### [TASK BRIEF]
Reproduce the entries below exactly, but only from the line containing "agosto 7, 2025" to the line containing "junio 20, 2014", inclusive.

DATA FOR THIS EXERCISE Block Start

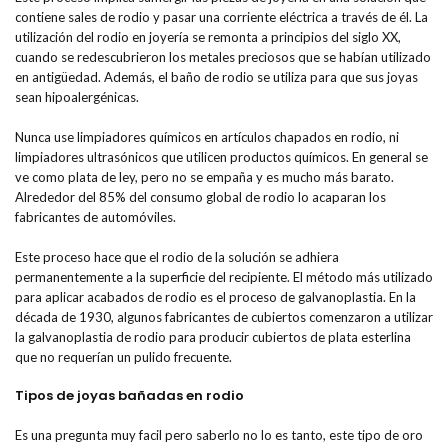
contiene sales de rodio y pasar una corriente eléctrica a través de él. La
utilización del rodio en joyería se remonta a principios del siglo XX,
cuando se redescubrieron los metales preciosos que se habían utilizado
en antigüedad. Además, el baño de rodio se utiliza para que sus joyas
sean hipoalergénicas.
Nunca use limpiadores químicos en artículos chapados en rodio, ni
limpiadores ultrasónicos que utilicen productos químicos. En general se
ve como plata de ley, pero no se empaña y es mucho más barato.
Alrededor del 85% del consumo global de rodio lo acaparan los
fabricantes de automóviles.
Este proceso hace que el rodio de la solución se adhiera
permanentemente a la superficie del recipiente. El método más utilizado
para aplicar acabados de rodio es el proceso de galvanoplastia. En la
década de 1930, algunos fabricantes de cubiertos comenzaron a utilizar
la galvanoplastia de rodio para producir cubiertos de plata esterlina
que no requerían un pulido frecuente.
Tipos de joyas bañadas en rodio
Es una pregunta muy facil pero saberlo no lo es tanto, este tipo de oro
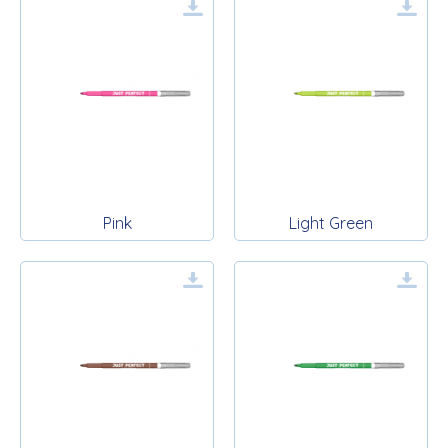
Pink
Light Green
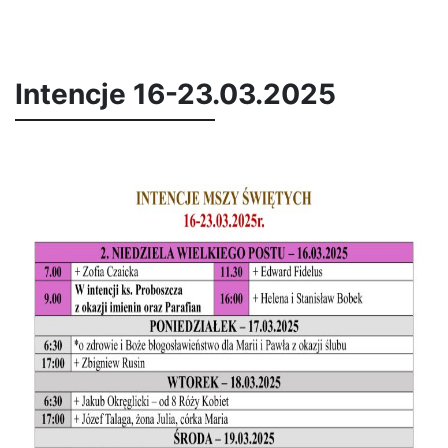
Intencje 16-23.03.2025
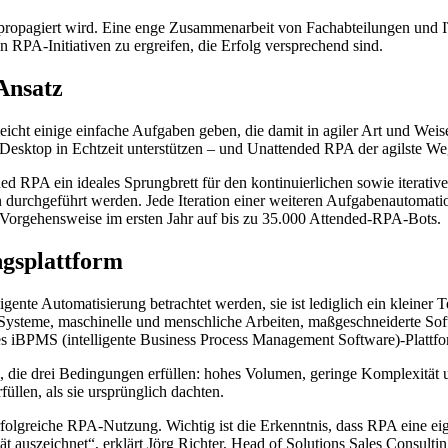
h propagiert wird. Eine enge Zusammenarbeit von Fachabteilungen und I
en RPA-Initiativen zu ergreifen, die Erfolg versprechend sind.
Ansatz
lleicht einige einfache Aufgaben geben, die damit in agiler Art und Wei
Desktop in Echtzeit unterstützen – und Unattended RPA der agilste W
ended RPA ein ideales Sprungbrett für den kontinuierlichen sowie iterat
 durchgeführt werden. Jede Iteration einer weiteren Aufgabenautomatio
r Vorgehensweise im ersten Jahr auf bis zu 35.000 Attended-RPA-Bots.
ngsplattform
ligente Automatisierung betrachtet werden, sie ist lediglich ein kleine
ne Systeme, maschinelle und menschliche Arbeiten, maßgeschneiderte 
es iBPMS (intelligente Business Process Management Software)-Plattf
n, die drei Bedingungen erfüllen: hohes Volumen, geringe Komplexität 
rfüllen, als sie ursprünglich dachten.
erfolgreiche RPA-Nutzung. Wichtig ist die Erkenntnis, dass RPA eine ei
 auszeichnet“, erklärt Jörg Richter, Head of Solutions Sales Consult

DATA FOR THIS EXERCISE Block End
DATA FOR THIS EXERCISE Block Start

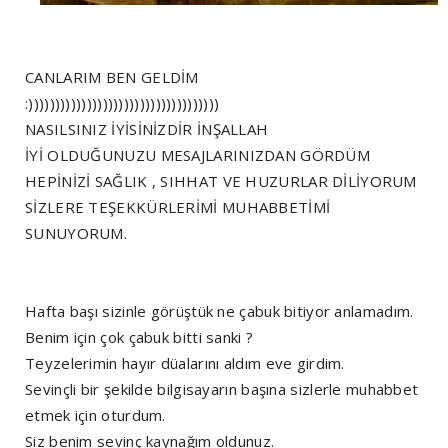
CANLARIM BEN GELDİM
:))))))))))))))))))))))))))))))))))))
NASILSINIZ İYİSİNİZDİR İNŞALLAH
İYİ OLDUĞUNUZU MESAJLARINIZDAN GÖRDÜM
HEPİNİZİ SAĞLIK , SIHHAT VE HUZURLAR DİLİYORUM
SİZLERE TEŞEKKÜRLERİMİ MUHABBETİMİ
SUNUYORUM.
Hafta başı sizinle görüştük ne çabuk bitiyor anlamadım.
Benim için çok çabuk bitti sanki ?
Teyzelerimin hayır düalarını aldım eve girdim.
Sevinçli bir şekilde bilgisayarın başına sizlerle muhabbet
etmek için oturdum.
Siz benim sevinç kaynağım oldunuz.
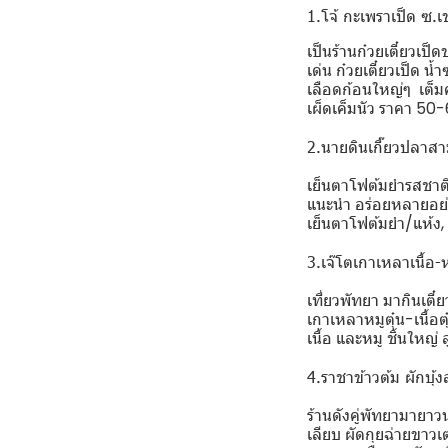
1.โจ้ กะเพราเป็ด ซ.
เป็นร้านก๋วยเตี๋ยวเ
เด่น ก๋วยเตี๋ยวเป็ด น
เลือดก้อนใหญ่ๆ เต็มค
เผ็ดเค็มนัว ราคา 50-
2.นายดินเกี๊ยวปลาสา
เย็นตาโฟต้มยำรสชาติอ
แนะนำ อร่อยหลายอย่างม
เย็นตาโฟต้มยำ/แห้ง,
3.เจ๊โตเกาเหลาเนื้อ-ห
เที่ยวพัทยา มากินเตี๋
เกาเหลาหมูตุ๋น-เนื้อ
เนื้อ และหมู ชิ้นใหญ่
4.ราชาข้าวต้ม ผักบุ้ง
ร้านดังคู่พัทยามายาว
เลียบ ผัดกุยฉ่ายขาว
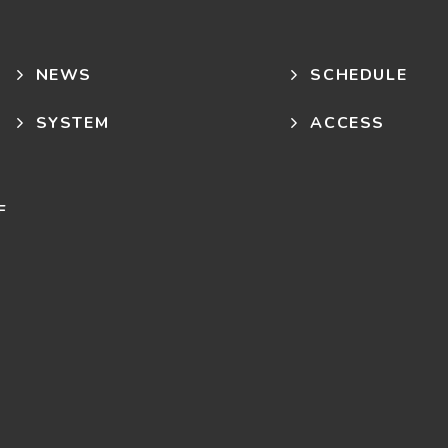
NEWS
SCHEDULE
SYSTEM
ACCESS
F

DATA FOR THIS EXERCISE Block End
DATA FOR THIS EXERCISE Block Start

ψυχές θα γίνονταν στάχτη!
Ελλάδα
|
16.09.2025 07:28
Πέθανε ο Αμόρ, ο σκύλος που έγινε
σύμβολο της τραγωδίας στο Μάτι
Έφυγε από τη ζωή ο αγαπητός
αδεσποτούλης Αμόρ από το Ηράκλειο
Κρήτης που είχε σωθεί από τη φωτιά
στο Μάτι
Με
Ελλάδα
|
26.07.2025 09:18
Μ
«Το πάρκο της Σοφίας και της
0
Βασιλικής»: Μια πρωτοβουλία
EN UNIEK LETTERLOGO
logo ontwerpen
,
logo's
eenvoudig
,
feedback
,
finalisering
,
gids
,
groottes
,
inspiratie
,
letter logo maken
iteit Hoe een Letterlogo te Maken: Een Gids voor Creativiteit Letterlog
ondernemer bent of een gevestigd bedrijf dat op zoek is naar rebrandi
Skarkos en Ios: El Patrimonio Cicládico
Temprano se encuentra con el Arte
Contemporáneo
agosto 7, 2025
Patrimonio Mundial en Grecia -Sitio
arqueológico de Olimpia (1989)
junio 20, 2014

DATA FOR THIS EXERCISE Block End

### [WRITTEN SOLUTION]
agosto 7, 2025
Patrimonio Mundial en Grecia -Sitio
arqueológico de Olimpia (1989)
junio 20, 2014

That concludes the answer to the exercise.